IPAA and Western Energy Alliance immediately filed suit. Our lawsuit argues the rule is not properly justified and duplicates state regulation. States have been regulating fracking for many years and have strengthened their regulations recently as activity has increased and technology has improved. In fact, 100% of the permits to drill approved in 2014 by the Interior Department are in states with recently updated fracking regulations. Wyoming, Colorado, North Dakota, Utah, the Ute Tribe and the Southern Ute Tribe are also suing BLM over the rule. Industry stands with the states and tribes and their proven record of success.
On September 30th, 2015, U.S. District Court of Wyoming Judge Scott W. Skavdahl granted a preliminary injunction of the Bureau of Land Management’s (BLM) hydraulic fracturing rule, finding that, “Congress has not authorized or delegated to the BLM authority to regulate hydraulic fracturing…” Judge Skavdahl found not only that the Independent Petroleum Association of America (IPAA) and Western Energy Alliance are likely to prevail in their challenge to the rule as arbitrary and capricious, but also that the states of Colorado, North Dakota, Utah and Wyoming and the Ute Tribe showed that BLM had exceeded its authority.
The judge found the state petitioners’ arguments compelling, that Congress has indeed not given BLM the authority to regulate hydraulic fracturing. He also agreed with IPAA and Western Energy Alliance that BLM has failed to justify the rule; BLM could point to no risk from fracking that is not already being managed successfully by the states, or demonstrate that its rule will deliver any environmental benefit not already provided by the states.

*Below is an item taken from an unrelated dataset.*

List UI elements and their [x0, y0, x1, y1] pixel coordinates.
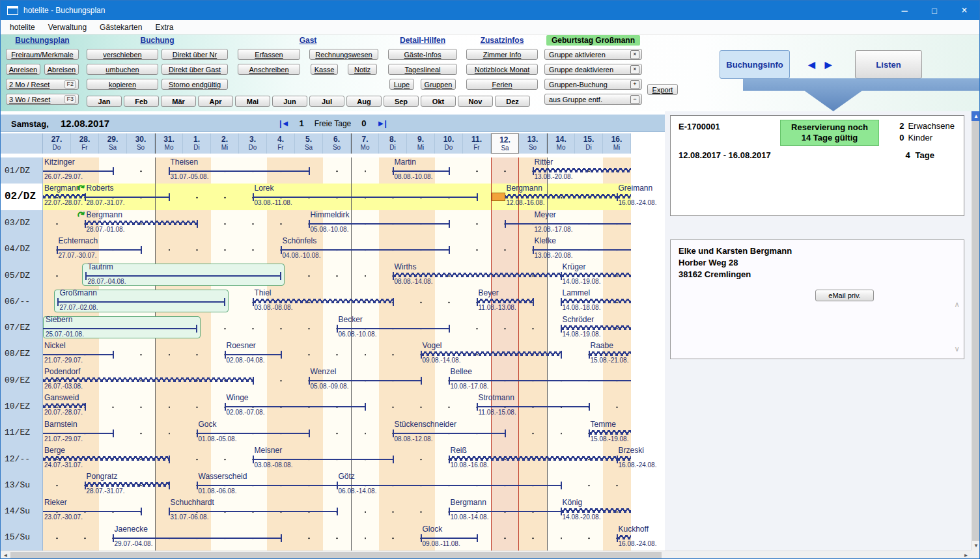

We are finally getting relief from the courts regarding the regulatory overreach of the Obama Administration. Following on the heels of the U.S. District Court of North Dakota’s rebuke of the Waters of the U.S. rule, we hope BLM, EPA and other agencies that are rushing to implement even more regulation on the very businesses that create jobs will pause and actually follow the law and regulatory procedure. The law and separation of powers aren’t a relic of the Constitution that can simply be circumvented by federal agencies; they are there to ensure the government acts in a way that benefits the American people.
Disadvantage Western Public Lands States
- States and tribes have reacted strongly to the rule because it infringes upon their regulatory primacy, and the large economic impact will further disadvantage Western states compared to other production areas of the country without public lands.
- The rule will divert investment away from energy development, job creation and economic growth into federal compliance redundant with state regulation, further disadvantaging Western public lands states.
- The increase in the cost of development will reduce royalty and tax revenue to the American taxpayers, tribes, Western states and local governments as development moves to other areas without federal lands.
- States have successfully regulated more than 1.2 million fracking operations spanning 60 years; new federal mandates are not necessary given their exemplary safety record. State rules specifically tailored to each state’s unique geologic and hydrologic conditions better protect the environment and groundwater than a one-size-fits-all federal rule.
- 98% of all federal wells are in just seven states: California, Colorado, Montana, North Dakota, New Mexico, Utah, and Wyoming. Since 2010, these states have all strengthened their fracking and well construction regulations. Of the ten states accounting for the remaining 2%, all have strengthened their regulations as well.
- The variance language in the proposed rule actually does not provide a mechanism for crediting state rules, despite public messaging from the Department of the Interior.
- Companies must obtain a state permit and comply with all state regulations when operating on federal lands. State regulators continue to develop new regulations collaboratively with the public. Industry and states have collaboratively responded to public concerns about the safety of fracing, and companies voluntarily disclose chemicals via FracFocus.org or in compliance with state regulations.
- The rule imposes an entire redundant regulatory process that will exacerbate existing delays. While states efficiently process permits in an average of 30 days, the federal government takes 228 days. The rule would likely add another 100 days to permitting times.
- BLM seems to be moving aggressively forward with regulations and permit terms that will allow it to take over control of state water rights. EPA and the states have jurisdiction over water quality and usage rights, not BLM, and this is an unacceptable usurpation of state’s rights guaranteed by the 10th Amendment.
Lack of Justification
- There are no incidents of contamination from fracking on public or other lands that necessitate federal regulation, and BLM has offered no justification for proceeding with the development of these rules.
- The Environmental Protection Agency (EPA) has studied the impacts of fracking, finding no “widespread, systemic” risks, yet BLM is moving forward without being informed by the scientific conclusions and recommendations of the study.
- At a time of decreasing federal budgets and staff, BLM does not have the expertise and resources to implement a full new regulatory regime redundant with state efforts.